Using visible line segments to compute a visibility polygon

Question

Given a simple polygon $P$ and a point $p$ within the polygon, I want to compute the region in $P$ consisting of all points $q$ visible from point $p$. A point $q$ is visible from point $p$, if the line segment $\overline{qp}$ is completely in the polygon $P$.

As for now, let's ignore the case where a line segment lies completely on the ray.

Now I have a collection of line segments (edges of the polygon) which are visible from point $p$. The problem is that not every line segment in the collection is fully visible which is why I can't simply connect them into a polygon. I first need to compute which part of each line segment is visible and connect those. This last step is what I struggle with.

Here are two examples:

In the left example edge $\overline{AD}$ is partially seen from $p$, in the right example it's $\overline{GH}$ (rest of the edges are completely visible).

For the left example, how can I use the fact that $\overline{EB}, \overline{BC}, \overline{AD}$ and $\overline{DE}$ are visible from point $p$ in order to compute the visibility polygon?

I struggle with finding an algorithm to do this which doesn't fail for every second case I apply it to. Any suggestions?

Answer 1

First, assume we already have a list $L$ with all segments in $P$ that are at least partially visible from $p$, ordered by the smallest angle $\theta$ such that a segment is visible from $p$ at angle $\theta$. (This can be done with a (angular) sweep line algorithm in $O(n\log n)$)

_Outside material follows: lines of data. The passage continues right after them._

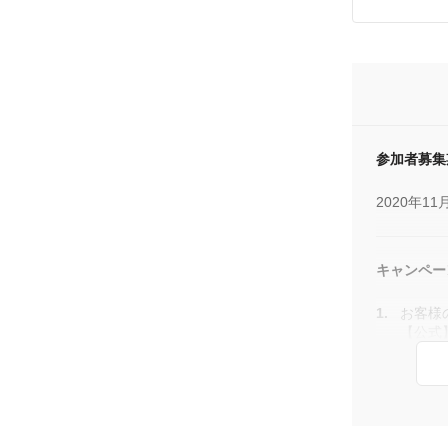
参加者募集
2020年11
キャンペー
お客様の
【公式
キャン
（Pay
合に応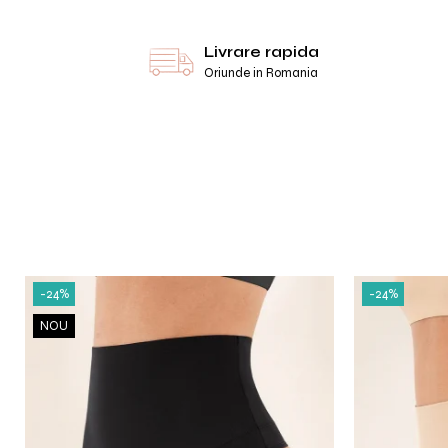
Livrare rapida
Oriunde in Romania
-24%
-24%
NOU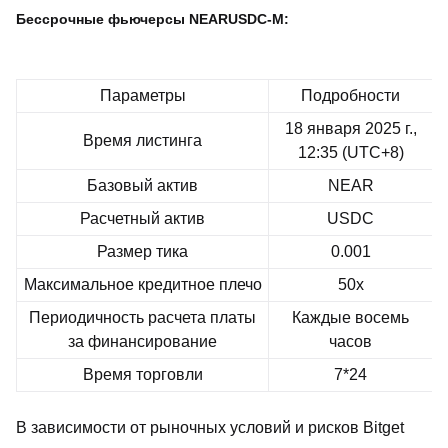
Бессрочные фьючерсы NEARUSDC-M:
Параметры
Подробности
18 января 2025 г.,
Время листинга
12:35 (UTC+8)
Базовый актив
NEAR
Расчетный актив
USDC
Размер тика
0.001
Максимальное кредитное плечо
50x
Периодичность расчета платы
Каждые восемь
за финансирование
часов
Время торговли
7*24
В зависимости от рыночных условий и рисков Bitget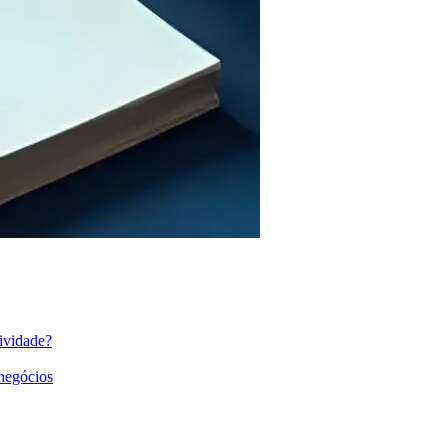
ividade?
 negócios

Now, observe that if a line from $p$ to some point on the segment $s_i$ in $L$ intersects some segment of $P$, it must intersect either $s_{i-1}$ or $s_{i+1}$ (be careful to wrap around the ends of the list), i.e. one of the neighbours of $s_i$.

Therefore, we can construct the visibility polygon as follows: iterate over all segments $s_i$ in $L$ and compute the visible sub-segment of $s_i$ using the segments $s_{i-1},s_{i+1}$. (call it $s_i^*$) Add it to your visibility polygon and then add the lines connecting the endpoints of $s_i^*$ with $s_{i-1}^*$ and $s_{i+1}^*$ to the visibility polygon (if they aren't already connected directly).

Answer 2

If visibility polygon means a polygon $P'$ where point $p$ needs to able to see all the points on the line segments in $P$ without any other point blocking it then here is what I think:

You are given polygon $P$ so you are also given the vertices $V$ and edges $E$ (line segments) within $P$. So if $p$ is visible in $P$ then point $p$ and all points $x$ on the edges $E$ can form a line segment $\overline{px}$ where no other point on $\overline{px}$ can contain another point $x'$ from another edge $E'$.

This means that $\overline{px}$ does not intersect any other point $x'$ of any other $E'$ in $P$. This also means that you would be able to check from one vertex on $E$ to the other.

Therefore, if at given time your algorithm finds a segment that's only partially visible you will also know where the last point that allows it to be visible to $p$ and so you would use that point as the new vertex.

For example, in the your left polygon above, you can find the point from $\overline{AD}$ where any further towards $A$ would render the line partially not visible. Let's say that this new point is $A'$. Then by removing $\overline{AD}$ and $\overline{AC}$ and add $\overline{A'D}$ and $\overline{A'C}$ to the given polygon (or simply replace $A$ with $A'$ for the line segments involving $A$) then you would be able to compute the visibility polygon.

The one problem that I can think of currently is that there are infinitely many points on a given line so this algorithm can essentially run infinitely. So there has to be a length difference, $\delta$, between two points on the line segment that's small enough to be able to check all critical points but big enough that it won't let the algorithm run infinitely so that your algorithm would just increment by $\delta$.